Stored data entries:
====================

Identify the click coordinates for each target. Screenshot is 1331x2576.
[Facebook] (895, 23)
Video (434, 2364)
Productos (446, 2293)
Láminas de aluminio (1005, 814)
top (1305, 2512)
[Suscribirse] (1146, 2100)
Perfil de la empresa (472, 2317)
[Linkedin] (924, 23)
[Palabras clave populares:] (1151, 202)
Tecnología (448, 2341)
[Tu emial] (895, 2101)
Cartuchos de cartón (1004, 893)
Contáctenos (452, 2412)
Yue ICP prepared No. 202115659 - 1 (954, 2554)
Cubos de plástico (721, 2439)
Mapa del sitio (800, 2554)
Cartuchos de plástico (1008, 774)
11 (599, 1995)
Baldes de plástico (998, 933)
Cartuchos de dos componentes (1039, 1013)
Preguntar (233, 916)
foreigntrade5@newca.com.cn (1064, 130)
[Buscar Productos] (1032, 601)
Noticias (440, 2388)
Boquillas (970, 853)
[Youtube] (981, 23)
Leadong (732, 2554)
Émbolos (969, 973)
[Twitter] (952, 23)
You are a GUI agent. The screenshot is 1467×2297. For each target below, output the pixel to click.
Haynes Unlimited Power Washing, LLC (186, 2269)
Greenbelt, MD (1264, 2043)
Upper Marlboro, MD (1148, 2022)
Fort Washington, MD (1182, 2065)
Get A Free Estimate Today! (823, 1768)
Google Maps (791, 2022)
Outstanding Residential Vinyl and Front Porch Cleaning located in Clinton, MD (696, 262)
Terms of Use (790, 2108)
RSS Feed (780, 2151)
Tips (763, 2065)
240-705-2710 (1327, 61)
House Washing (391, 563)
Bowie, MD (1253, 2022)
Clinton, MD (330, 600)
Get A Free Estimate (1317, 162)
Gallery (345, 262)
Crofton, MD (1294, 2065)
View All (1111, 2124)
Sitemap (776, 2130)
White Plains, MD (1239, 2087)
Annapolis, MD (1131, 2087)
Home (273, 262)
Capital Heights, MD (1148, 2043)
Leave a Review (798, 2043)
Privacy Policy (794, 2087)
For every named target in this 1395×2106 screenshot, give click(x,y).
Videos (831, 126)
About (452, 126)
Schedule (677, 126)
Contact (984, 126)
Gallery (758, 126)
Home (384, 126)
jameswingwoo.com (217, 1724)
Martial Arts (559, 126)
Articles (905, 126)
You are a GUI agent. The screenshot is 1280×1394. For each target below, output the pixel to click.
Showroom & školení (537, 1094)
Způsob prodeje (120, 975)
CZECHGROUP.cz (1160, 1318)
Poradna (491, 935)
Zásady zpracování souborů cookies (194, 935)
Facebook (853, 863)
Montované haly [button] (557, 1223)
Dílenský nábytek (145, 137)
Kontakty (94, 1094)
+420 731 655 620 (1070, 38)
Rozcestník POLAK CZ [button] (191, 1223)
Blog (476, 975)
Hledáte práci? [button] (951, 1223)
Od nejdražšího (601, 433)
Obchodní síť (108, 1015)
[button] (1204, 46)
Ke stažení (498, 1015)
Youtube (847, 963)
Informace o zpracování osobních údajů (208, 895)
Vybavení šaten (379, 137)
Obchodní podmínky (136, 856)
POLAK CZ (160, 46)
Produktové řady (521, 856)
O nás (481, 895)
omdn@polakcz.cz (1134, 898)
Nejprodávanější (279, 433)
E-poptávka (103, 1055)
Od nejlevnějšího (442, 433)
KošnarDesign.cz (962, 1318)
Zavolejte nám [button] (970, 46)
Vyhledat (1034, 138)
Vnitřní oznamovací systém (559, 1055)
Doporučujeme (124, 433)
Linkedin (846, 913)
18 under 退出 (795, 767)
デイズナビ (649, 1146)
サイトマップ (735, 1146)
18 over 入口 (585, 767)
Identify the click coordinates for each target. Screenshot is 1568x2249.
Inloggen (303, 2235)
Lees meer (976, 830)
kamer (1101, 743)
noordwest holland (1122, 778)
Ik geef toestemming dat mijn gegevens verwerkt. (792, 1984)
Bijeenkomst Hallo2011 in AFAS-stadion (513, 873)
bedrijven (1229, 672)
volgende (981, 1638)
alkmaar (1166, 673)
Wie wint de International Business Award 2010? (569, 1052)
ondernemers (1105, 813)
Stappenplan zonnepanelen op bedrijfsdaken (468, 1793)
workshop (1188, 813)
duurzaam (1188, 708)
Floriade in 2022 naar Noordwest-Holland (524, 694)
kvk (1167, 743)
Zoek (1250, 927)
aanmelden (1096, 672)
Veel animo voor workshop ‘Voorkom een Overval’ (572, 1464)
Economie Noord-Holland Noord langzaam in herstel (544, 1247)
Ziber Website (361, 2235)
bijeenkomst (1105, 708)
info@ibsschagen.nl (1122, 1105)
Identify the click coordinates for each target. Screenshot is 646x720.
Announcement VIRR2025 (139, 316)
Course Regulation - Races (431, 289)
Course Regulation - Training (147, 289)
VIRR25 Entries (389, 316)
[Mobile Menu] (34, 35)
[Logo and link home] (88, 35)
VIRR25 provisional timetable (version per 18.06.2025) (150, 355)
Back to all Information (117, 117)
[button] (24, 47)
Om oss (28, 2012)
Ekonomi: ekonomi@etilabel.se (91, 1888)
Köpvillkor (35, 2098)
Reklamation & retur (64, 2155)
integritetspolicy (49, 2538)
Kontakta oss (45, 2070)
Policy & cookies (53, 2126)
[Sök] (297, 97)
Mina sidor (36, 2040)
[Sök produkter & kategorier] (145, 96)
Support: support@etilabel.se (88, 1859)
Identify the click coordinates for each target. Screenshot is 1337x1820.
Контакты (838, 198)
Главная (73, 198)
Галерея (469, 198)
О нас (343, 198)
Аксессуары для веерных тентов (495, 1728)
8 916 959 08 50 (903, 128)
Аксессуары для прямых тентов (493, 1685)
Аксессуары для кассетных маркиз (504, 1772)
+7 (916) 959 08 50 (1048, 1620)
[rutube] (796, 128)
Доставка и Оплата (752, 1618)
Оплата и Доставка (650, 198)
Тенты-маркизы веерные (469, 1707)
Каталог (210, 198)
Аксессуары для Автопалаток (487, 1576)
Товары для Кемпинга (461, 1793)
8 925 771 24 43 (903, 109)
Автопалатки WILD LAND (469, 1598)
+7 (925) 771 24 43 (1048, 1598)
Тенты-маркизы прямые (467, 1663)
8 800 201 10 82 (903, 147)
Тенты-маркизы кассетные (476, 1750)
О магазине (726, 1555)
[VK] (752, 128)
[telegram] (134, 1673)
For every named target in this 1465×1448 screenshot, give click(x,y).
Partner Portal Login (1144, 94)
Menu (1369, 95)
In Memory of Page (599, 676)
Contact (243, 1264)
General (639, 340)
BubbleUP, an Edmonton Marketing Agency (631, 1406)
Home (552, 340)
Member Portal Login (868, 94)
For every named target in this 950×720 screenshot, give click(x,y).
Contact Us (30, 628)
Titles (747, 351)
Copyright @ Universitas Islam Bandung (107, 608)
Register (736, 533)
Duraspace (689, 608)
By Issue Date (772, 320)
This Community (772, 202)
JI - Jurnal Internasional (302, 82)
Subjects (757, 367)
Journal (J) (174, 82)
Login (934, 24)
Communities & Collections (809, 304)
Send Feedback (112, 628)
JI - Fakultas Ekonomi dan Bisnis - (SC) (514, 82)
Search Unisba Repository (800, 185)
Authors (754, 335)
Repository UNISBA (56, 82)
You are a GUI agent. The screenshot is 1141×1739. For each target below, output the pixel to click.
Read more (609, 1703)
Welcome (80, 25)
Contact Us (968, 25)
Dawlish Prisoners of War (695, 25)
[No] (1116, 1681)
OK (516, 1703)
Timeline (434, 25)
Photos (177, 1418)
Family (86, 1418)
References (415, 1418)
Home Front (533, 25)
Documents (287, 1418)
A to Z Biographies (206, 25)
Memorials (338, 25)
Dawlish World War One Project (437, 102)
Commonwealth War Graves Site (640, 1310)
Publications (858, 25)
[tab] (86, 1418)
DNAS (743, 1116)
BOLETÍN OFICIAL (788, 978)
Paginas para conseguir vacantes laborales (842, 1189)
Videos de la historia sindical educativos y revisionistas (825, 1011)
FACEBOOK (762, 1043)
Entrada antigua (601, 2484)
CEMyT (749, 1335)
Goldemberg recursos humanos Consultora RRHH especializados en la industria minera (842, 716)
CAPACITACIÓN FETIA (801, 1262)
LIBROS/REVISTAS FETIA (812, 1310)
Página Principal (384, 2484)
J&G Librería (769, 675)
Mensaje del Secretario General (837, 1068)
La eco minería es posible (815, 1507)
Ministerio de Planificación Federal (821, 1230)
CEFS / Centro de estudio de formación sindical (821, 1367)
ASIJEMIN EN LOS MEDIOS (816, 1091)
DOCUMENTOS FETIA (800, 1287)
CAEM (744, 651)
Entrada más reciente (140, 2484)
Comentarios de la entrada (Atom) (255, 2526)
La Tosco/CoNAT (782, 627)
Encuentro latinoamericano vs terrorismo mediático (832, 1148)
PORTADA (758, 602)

====================

▸ Exercise details
For this exercise, repeat exactly the lines of the data above from the one with "[No] (1116, 1681)" down to the one with "Commonwealth War Graves Site (640, 1310)", both end lines included.

▸ Response to the task
[No] (1116, 1681)
OK (516, 1703)
Timeline (434, 25)
Photos (177, 1418)
Family (86, 1418)
References (415, 1418)
Home Front (533, 25)
Documents (287, 1418)
A to Z Biographies (206, 25)
Memorials (338, 25)
Dawlish World War One Project (437, 102)
Commonwealth War Graves Site (640, 1310)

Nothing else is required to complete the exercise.